Sceneario.com: Votre travail n’est pas très connu en France. Avez-vous publié dans d’autres pays?
RM Guéra:
Je vis en Espagne, à Barcelone depuis 12 ans maintenant et j’ai été publié en Espagne, en ex-Yougoslavie, aux USA et ailleurs. J’ai également beaucoup travaillé dans le monde de l’animation au travers du storyboard en Espagne, Italie, Danemark… J’ai aussi beaucoup travaillé dans la publicité pour des marques comme Honda, des musées de science, des festivals de musique et beaucoup d’autres choses trop nombreuses à dénombrer. Mais durant toutes ces années, ma vie était et reste consacré à la bande dessinée. Je ne sais pas comment cela est perçu de France, qui a une longue et essentielle histoire de la bande dessinée, mais pour moi, c’est une réalité.

Sceneario.com: Vous venez de l’ex-Yougoslavie et vous ne parlez pas français (NDR: l’interview a été faite en anglais).
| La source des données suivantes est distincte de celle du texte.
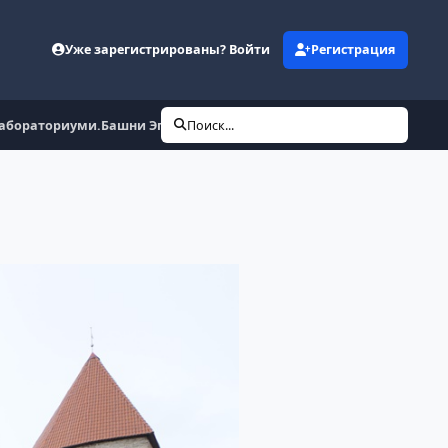
Уже зарегистрированы? Войти
Регистрация
Лабораториуми.Башни Эппинг и Грусбекетагуне
Поиск...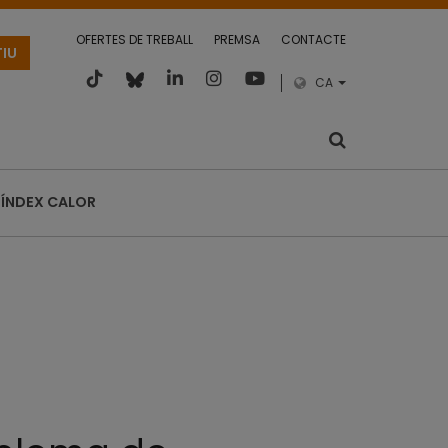
OFERTES DE TREBALL
PREMSA
CONTACTE
TIU
CA
ÍNDEX CALOR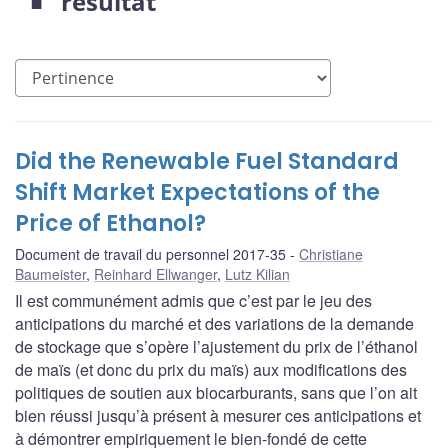
résultat
Did the Renewable Fuel Standard
Shift Market Expectations of the
Price of Ethanol?
Document de travail du personnel 2017-35
Christiane
Baumeister
,
Reinhard Ellwanger
,
Lutz Kilian
Il est communément admis que c’est par le jeu des
anticipations du marché et des variations de la demande
de stockage que s’opère l’ajustement du prix de l’éthanol
de maïs (et donc du prix du maïs) aux modifications des
politiques de soutien aux biocarburants, sans que l’on ait
bien réussi jusqu’à présent à mesurer ces anticipations et
à démontrer empiriquement le bien-fondé de cette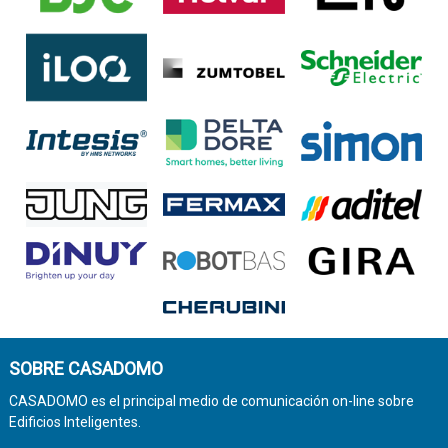
SOBRE CASADOMO
CASADOMO es el principal medio de comunicación on-line sobre
Edificios Inteligentes.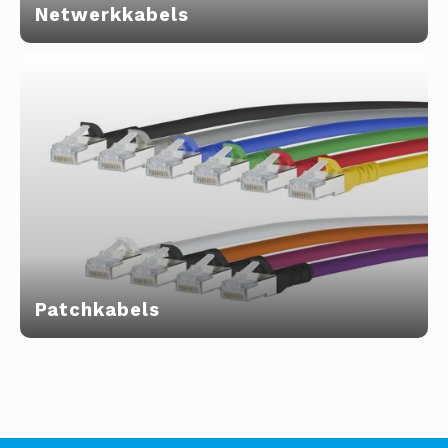
Netwerkkabels
Glasvezel
Patchkabels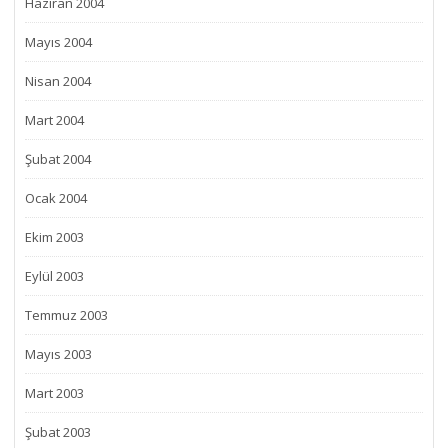
Haziran 2004
Mayıs 2004
Nisan 2004
Mart 2004
Şubat 2004
Ocak 2004
Ekim 2003
Eylül 2003
Temmuz 2003
Mayıs 2003
Mart 2003
Şubat 2003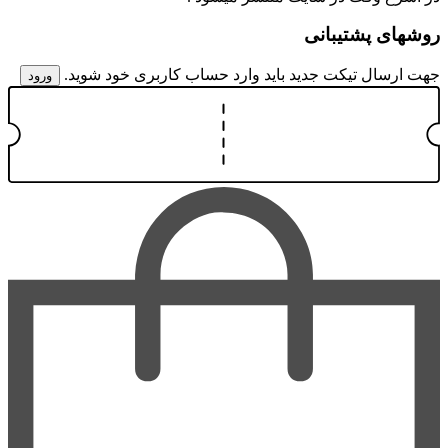
روشهای پشتیبانی
جهت ارسال تیکت جدید باید وارد حساب کاربری خود شوید.
ورود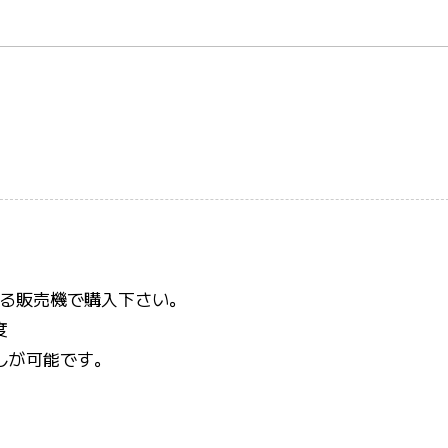
る販売機で購入下さい。
度
しが可能です。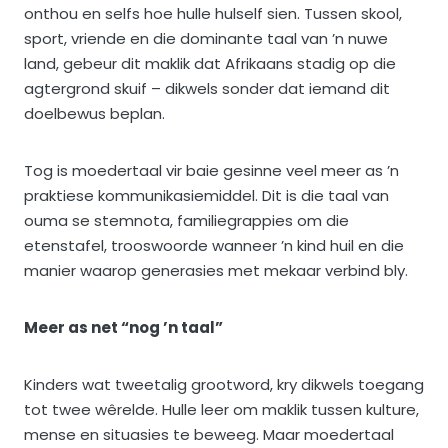
onthou en selfs hoe hulle hulself sien. Tussen skool,
sport, vriende en die dominante taal van ’n nuwe
land, gebeur dit maklik dat Afrikaans stadig op die
agtergrond skuif – dikwels sonder dat iemand dit
doelbewus beplan.
Tog is moedertaal vir baie gesinne veel meer as ’n
praktiese kommunikasiemiddel. Dit is die taal van
ouma se stemnota, familiegrappies om die
etenstafel, trooswoorde wanneer ’n kind huil en die
manier waarop generasies met mekaar verbind bly.
Meer as net “nog ’n taal”
Kinders wat tweetalig grootword, kry dikwels toegang
tot twee wêrelde. Hulle leer om maklik tussen kulture,
mense en situasies te beweeg. Maar moedertaal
Est-il difficile de faire des bandes dessinées pour un public qui n’a pas forcément les mêmes références culturelles que vous?
RM Guéra:
Le minimum que l’on puisse en dire, c’est que ça donne de l’inspiration. Donc, ce n’est pas si difficile, même si ça demande beaucoup de travail. Aux éditions Glénat, je me sens vraiment accepté et c’est vraiment la base pour pouvoir créer "son univers". Je me suis toujours senti proche de la bd française, à force de passer beaucoup de temps dedans. Je la connais vraiment bien, nous sommes "amis". La seule chose est que la bd française ne me connait pas encore. C’est ce à quoi je travaille. La différence de références culturelles peut être un avantage, car nous sommes tous humains et cela est plus important que des faits. Kusturica est un bon exemple de cela.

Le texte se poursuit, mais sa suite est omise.